About this task - Leaving the pictures aside, reproduce the data in full and word for word.

Collected material -
· · · · · · ·
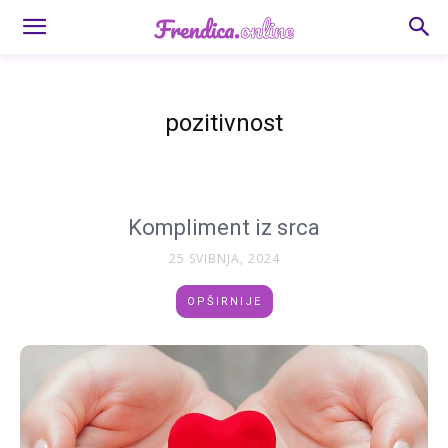
pozitivnost
Kompliment iz srca
25 SVIBNJA, 2024
OPŠIRNIJE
· · · · · · ·
Response area -
pozitivnost
Kompliment iz srca
25 SVIBNJA, 2024
OPŠIRNIJE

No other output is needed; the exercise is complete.